Antonio Banderas returns in Tie Me Up! Tie Me Down!, Almodóvar ’s twisted romantic comedy. Banderas stars as Ricki, a recently released mental patient who stalks and kidnaps porn star/actress Marina (Victoria Abril). Convinced that she will eventually fall in love with him, Banderas keeps her hostage and, true enough, Marina falls in love with her captor. Tie Me Up! was controversial upon release, partially because the film endorses the problematic “Stockholm syndrome” narrative of women falling in love with their captor. But I think Almodóvar is going for something deeper. Almodóvar is laying bare tired heteronormative tropes through an exaggerated kidnap courtship. The movie makes explicit what rape culture and the male gaze keep in subtext: that men often win the affection of women simply by wearing them down and forcing the relationship. Ricki’s robotic and failed attempts to provide for Marina are a satire of toxic masculinity; Ricki can barely do anything right and his attempts at toughness fall flat. In the end, Marina ties herself down to Ricki, and Almodóvar invokes the question-mark finale of The Graduate, creating another parody of the romantic Hollywood ending. 

Tie Me Up! Tie Me Down!

Perhaps one of Almodóvar’s biggest crossover successes, Talk to Her, is another twisted love story, and his most enigmatic and somber. Talk to Her features two men who meet each other while caring for two comatose women: Benigno is a nurse (Javier Camara) who fell in love with dancer Alicia (Leonor Watling), who happened to suffer an accident and land in his care. Marco (Dario Grandinetti) had a relationship with bullfighter Lydia (Rosario Flores), who was gored by a bull. The film paints Benigno as devoted to Alicia, but his love reveals itself to be a sinister obsession, even if Almodóvar depicts it through his perspective. He’s soft and feminine, so one might not think he’s threatening at first. Marco is more macho, but he is lovesick over a distant girlfriend in a much more masculine profession. Both men cry and talk about their feelings, allowed to because the women, who normally take lead for Almodóvar, are comatose. But Almodóvar’s most elegant trick is that neither man realizes the severity of their actions, and, so absorbed in their psychodrama, the audience almost falls for it. These men might be feminized but they still feel entitled to women’s bodies and autonomy. 

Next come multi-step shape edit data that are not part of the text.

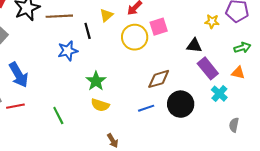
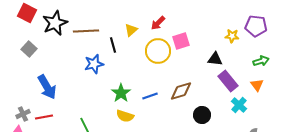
orange triangle: (238, 73) -> (257, 85), turned 40
black circle: (181, 104) -> (202, 115), size x0.7
blue line: (146, 108) -> (150, 96), moved

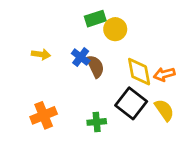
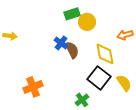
yellow arrow: (41, 54) -> (10, 36), moved
orange arrow: (164, 74) -> (125, 35), moved
green cross: (97, 122) -> (82, 100), moved, turned -32

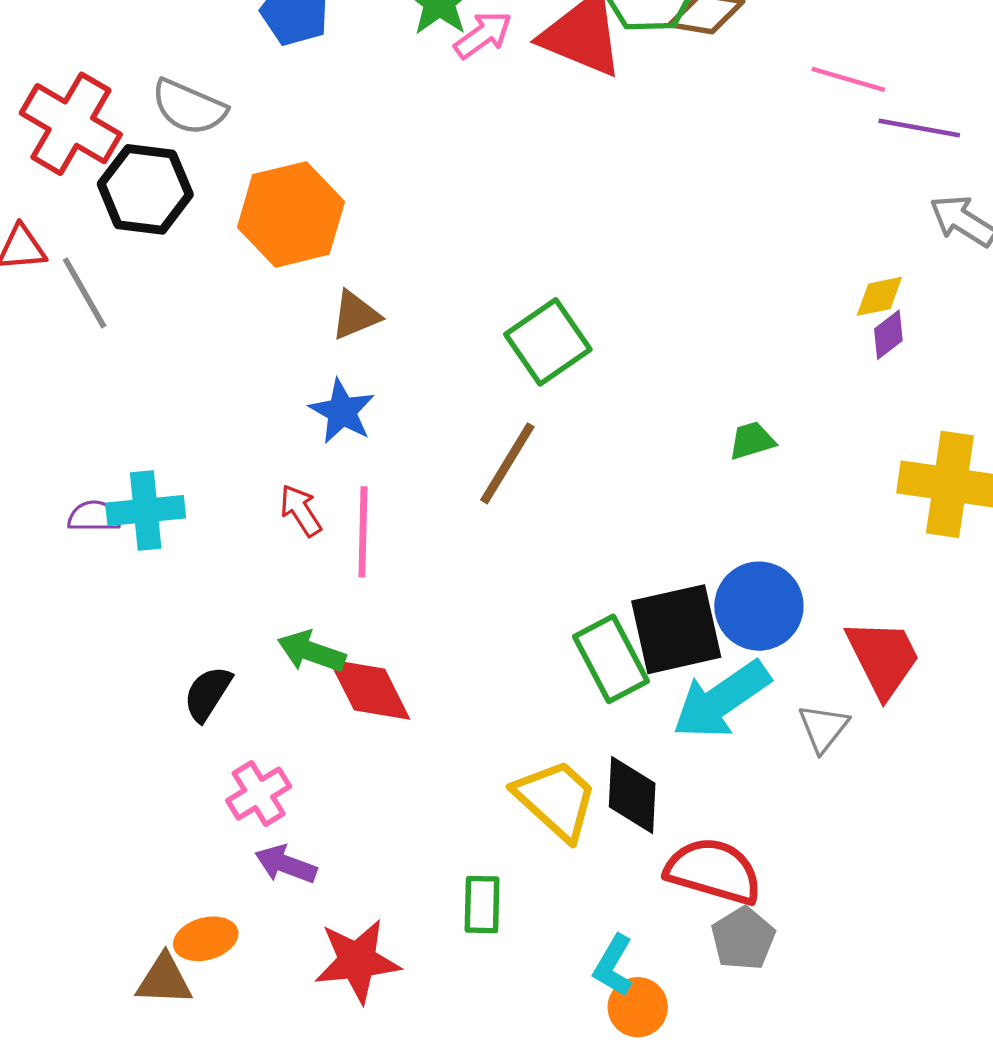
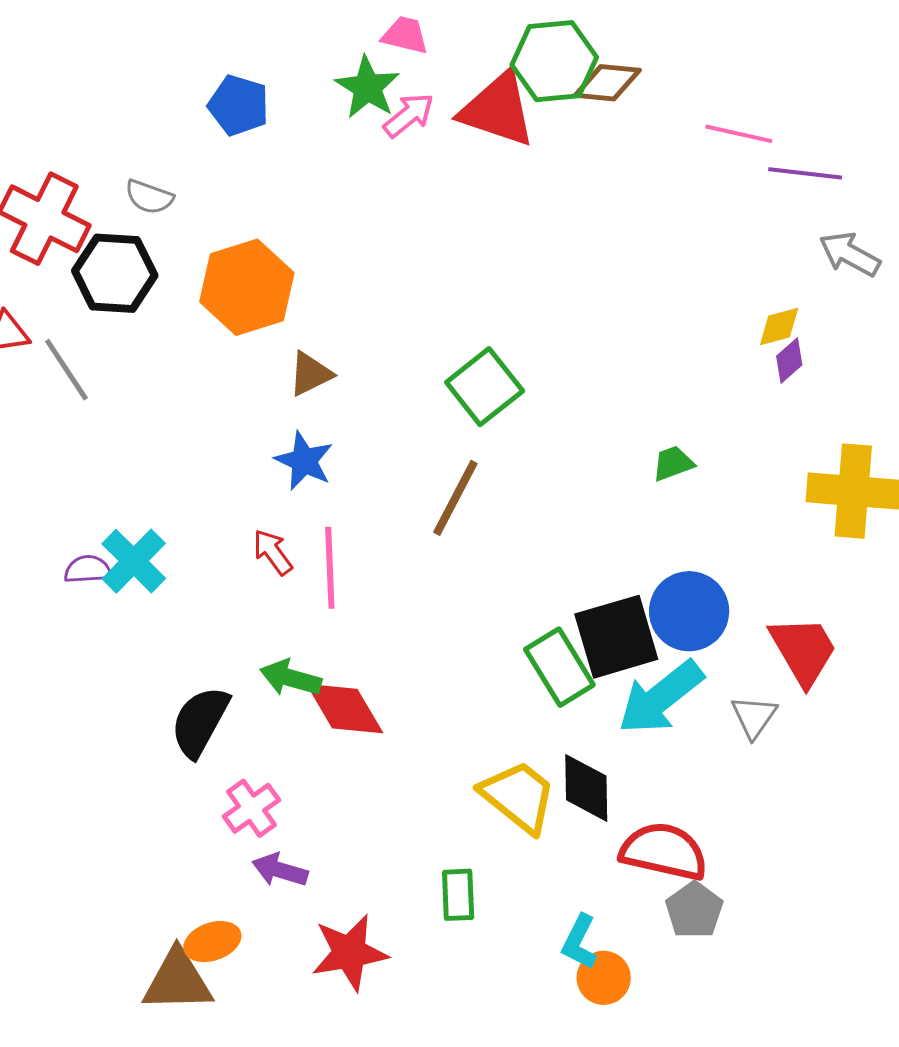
gray semicircle: (189, 107) -> (149, 197), size x0.7
cyan cross: (146, 510) -> (134, 561), turned -36
black semicircle: (208, 694) -> (200, 722), size x1.4
brown triangle: (164, 980) -> (178, 981), size x1.4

Beyond these three films, Almodóvar exaggerates heteronormativity in other films. In Labyrinth of Passion, two star-crossed lovers cure each other of respective perversions (nymphomania and homosexuality, of course) by entering in a chaste, heterosexual relationship. The Skin I Live In has Antonio Banderas as a mad scientist who, out of perverted and disturbed love for his dead wife, forces a man to have a sex change and become her. 

Pedro Almodóvar’s queer lens often exposes the hypocrisies and prejudices of society through these problematic tropes and appalling concepts, showing how obscene we all are behind closed doors.